Cape Town-140707-Houses being built for residents of Lwandle who hed been removed from SANRAL land. In the meantime, many stayed in the community hall. Picture Jeffrey Abrahams. Reporter Xolani Koyana.

Cape Town -

As the inquiry into the Lwandle evictions continues, residents are still living in a community hall more than a month after being removed from their homes and there are fears that TB may be spreading among them.

Residents have now been living in the Nomzamo Community Hall for five weeks after being removed from land owned by the SA National Roads Agency Limited (Sanral) on June 2.

An inquiry set up by Human Settlements Minister Lindiwe Sisulu is expected to begin its work next week. It will investigate the circumstances in which the evictions took place, including the history of evictions and factors leading up to the application by Sanral.

A month and a week since their eviction, almost 900 residents, some ravaged by illness, still live in the hall.

Resident Qondiswa Msolo said they discovered a resident had TB and he became ill at the weekend.

“The paramedics who came to pick him up said the living conditions were not making it any easier for him. We are concerned that the children might contract it,” Msolo said.

When the Cape Times visited the hall on Monday, an elderly man was on his way to the clinic to schedule a check-up with a doctor after complaining about chest pain.

Msolo said living in the hall was difficult because it affected sleeping patterns. On Monday, she could not go to work because she was kept up by people who were awake.

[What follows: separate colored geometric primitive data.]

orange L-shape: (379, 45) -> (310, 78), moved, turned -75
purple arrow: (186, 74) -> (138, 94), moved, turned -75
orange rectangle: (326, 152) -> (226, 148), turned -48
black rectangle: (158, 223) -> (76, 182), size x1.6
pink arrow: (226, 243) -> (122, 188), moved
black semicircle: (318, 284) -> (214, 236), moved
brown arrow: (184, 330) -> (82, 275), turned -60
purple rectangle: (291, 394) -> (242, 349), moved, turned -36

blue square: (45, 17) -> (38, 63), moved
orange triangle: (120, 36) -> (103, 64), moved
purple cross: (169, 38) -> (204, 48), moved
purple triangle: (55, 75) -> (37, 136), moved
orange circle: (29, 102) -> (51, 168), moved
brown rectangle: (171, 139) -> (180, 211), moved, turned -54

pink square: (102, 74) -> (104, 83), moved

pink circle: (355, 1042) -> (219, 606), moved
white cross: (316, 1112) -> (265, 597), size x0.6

But that was the least of her problems as residents remained in the dark about when things would go back to normal.

“Every week they say the following week we will go back, but nothing happens and the weeks keep rolling on. On Saturday, they said they would be putting concrete on the floors (on Monday) but that did not happen,” Msolo said.

A couple of hundred metres from the Nomzamo Community Hall, work on the temporary shelters to house the 849 residents continues. Some of the 200 structures were being built on Monday, but most of the structures have already been put up. Concrete flooring was yet to be completed.

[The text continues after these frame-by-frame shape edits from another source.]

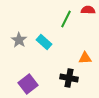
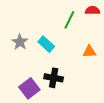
orange triangle: (85, 58) -> (89, 52), moved
black cross: (69, 78) -> (54, 78), moved

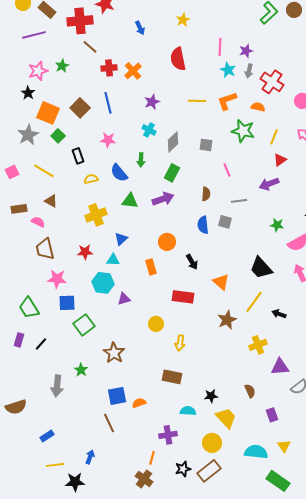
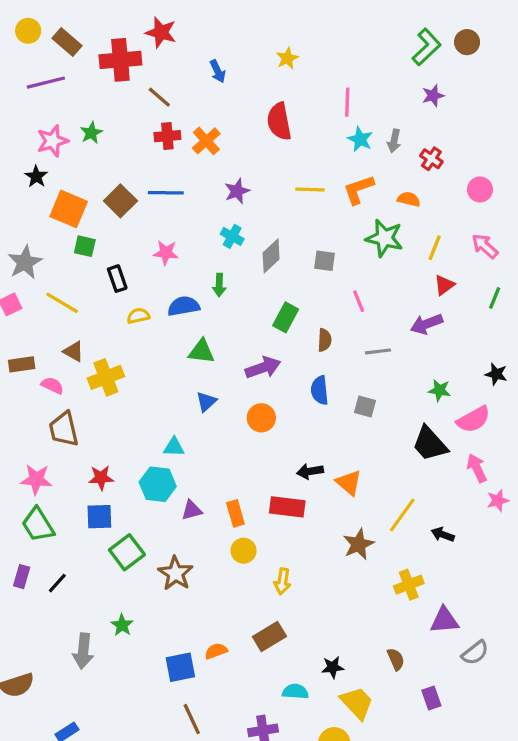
brown line: (90, 47) -> (159, 97), moved
purple star: (246, 51) -> (433, 96), moved
red cross: (272, 82) -> (431, 159), size x0.6
blue line: (108, 103) -> (166, 193), turned -75
gray star: (28, 135) -> (25, 262), moved
green square: (58, 136) -> (85, 246), turned -32
blue semicircle: (119, 173) -> (184, 306), turned 120
green rectangle: (172, 173) -> (286, 317), moved
purple arrow: (163, 199) -> (263, 368), moved
yellow cross: (96, 215) -> (106, 377), moved
gray square: (225, 222) -> (365, 407), moved
blue triangle: (121, 239) -> (206, 402), moved
red star: (85, 252) -> (101, 478), moved
black arrow: (192, 262) -> (310, 471), moved, turned 112
orange rectangle: (151, 267) -> (235, 513), moved
black trapezoid: (261, 268) -> (430, 444), moved
pink star: (57, 279) -> (36, 479), moved
brown star: (114, 353) -> (176, 573), moved
brown rectangle: (172, 377) -> (269, 636), turned -42
orange semicircle: (139, 403) -> (216, 651), moved
brown line: (109, 423) -> (192, 719), moved

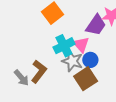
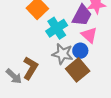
pink triangle: (81, 44) -> (89, 35), moved
cyan cross: (64, 46) -> (57, 28), moved

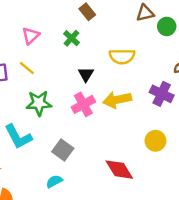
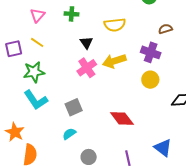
green cross: (72, 38) -> (72, 14), turned -32
green star: (39, 103) -> (34, 72), moved
yellow circle: (155, 141) -> (150, 80), moved
gray square: (63, 150) -> (74, 107), turned 36

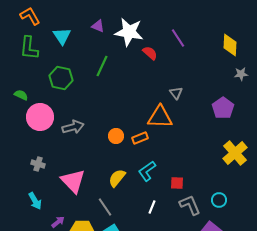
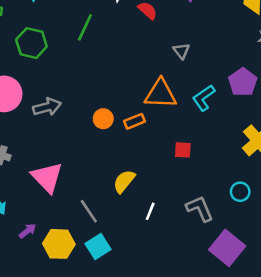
gray triangle: (176, 93) -> (181, 51), moved
cyan L-shape: (147, 171) -> (204, 98), moved
yellow semicircle: (117, 178) -> (124, 181), moved
red square: (177, 183) -> (183, 150), moved
cyan circle: (219, 200) -> (240, 192), moved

Resident Mphatisi Tshetu, who is also a member of a community steering committee, said they had hoped to have returned at least 200 families this week, but that was unlikely.

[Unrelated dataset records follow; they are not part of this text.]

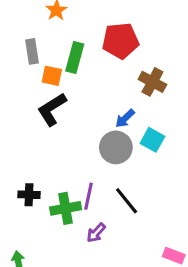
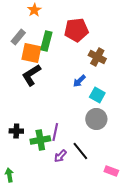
gray rectangle: (32, 51) -> (18, 37), turned 49
orange square: (52, 76) -> (31, 53), size x1.5
gray circle: (116, 147) -> (96, 119), moved
black line: (127, 201) -> (80, 151), moved

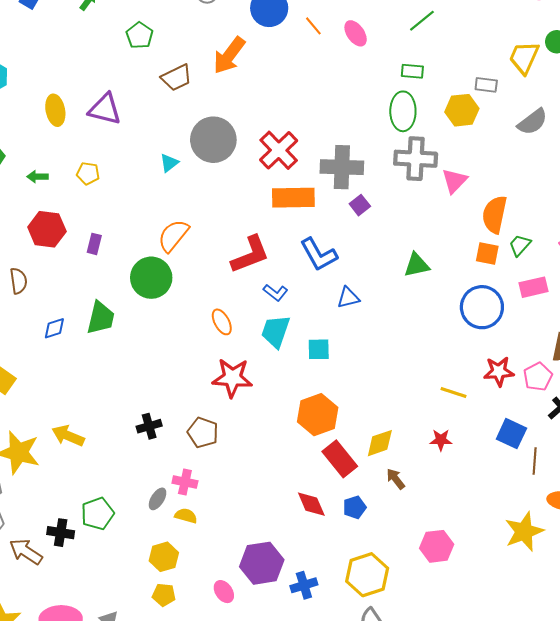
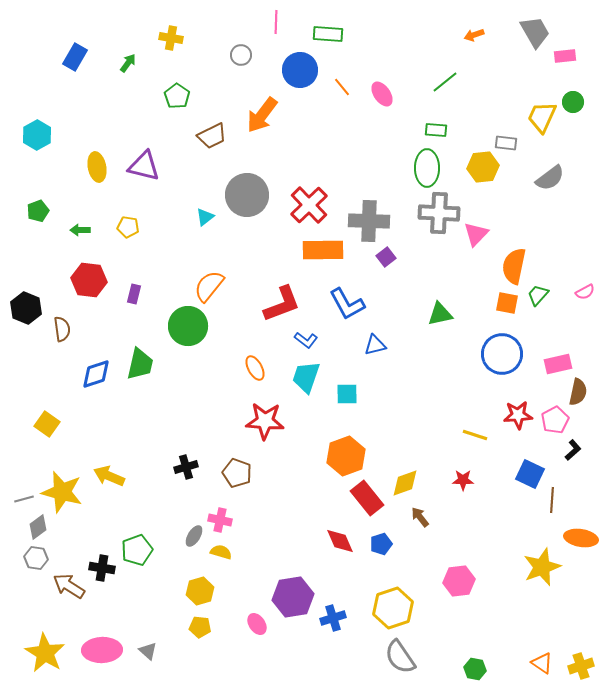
pink rectangle: (534, 287) -> (558, 364), moved
blue diamond: (54, 328) -> (96, 374), size x1.4

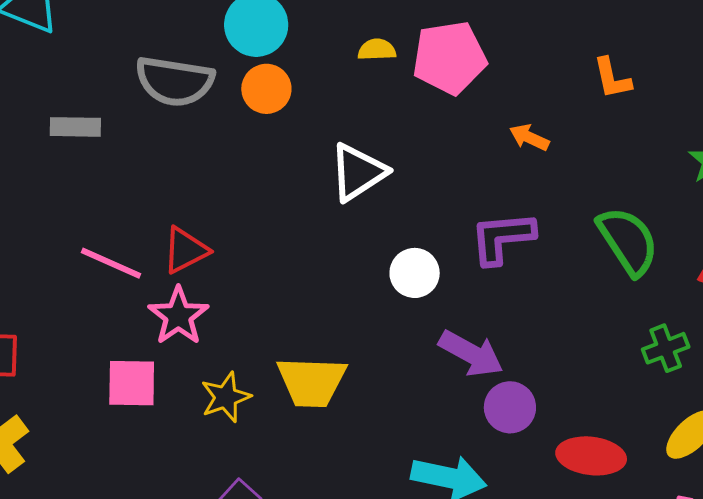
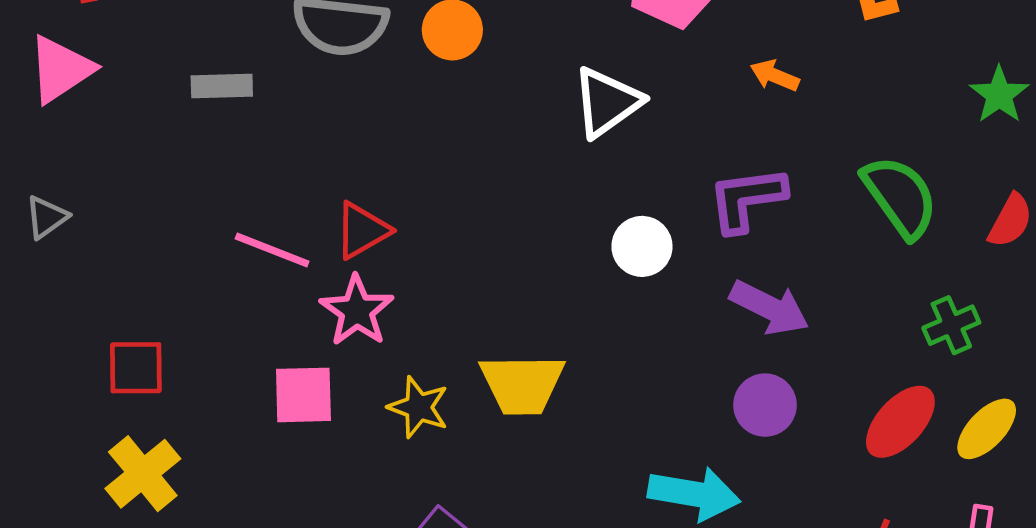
white triangle: (358, 172) -> (607, 102), moved
purple arrow: (471, 353) -> (769, 308), moved
yellow star: (226, 397) -> (418, 407), turned -30
red ellipse: (591, 456) -> (900, 422), moved, turned -52

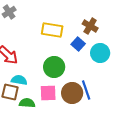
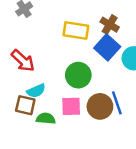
brown cross: (90, 26) -> (110, 25), moved
blue square: (78, 44) -> (107, 47), size x1.5
cyan semicircle: (19, 80) -> (36, 91), turned 147

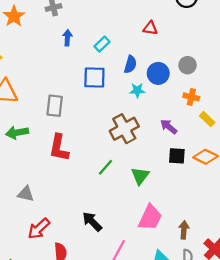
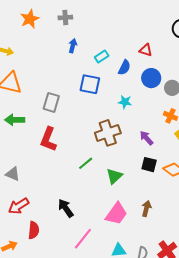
blue semicircle: (130, 64) -> (124, 68), moved
blue circle: (158, 73) -> (151, 78), moved
brown arrow: (184, 230) -> (146, 209), moved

“We are hurt that we are still living in the hall. There are a lot of people crammed into that small space and there are diseases,” he said. “We are still unsure about where we will go. The last information we got was that we would be moved to land in Macassar.

“The fight that is going on between the government and the council is delaying the process.”

In the hall the sleeping arrangements were either a mattress on the concrete floor or placed on a row of chairs to avoid the cold surface. Blankets are draped on the chairs and on the stage, which becomes a sleeping area at night. During the day, children play with soccer balls and toys as if all is normal around them.

Mayor Patricia de Lille’s spokeswoman, Pierrinne Leukes, said the city was looking for alternative land in the broader Macassar precinct to house the affected residents.

Leukes said De Lille had written to Sisulu asking what powers she had for establishing the commission, but she had “failed” to clarify this.

“In the absence of this information, the city has formally reserved our right to participate in the inquiry, as well as to challenge any findings that flow there from,” Leukes said.

Sisulu’s spokesman, Ndivhuwo Mabaya, said the inquiry had been working for the past 10 days and had already spoken to lawyers, NGOs and residents. He said the city was responsible for “accommodating its citizens”.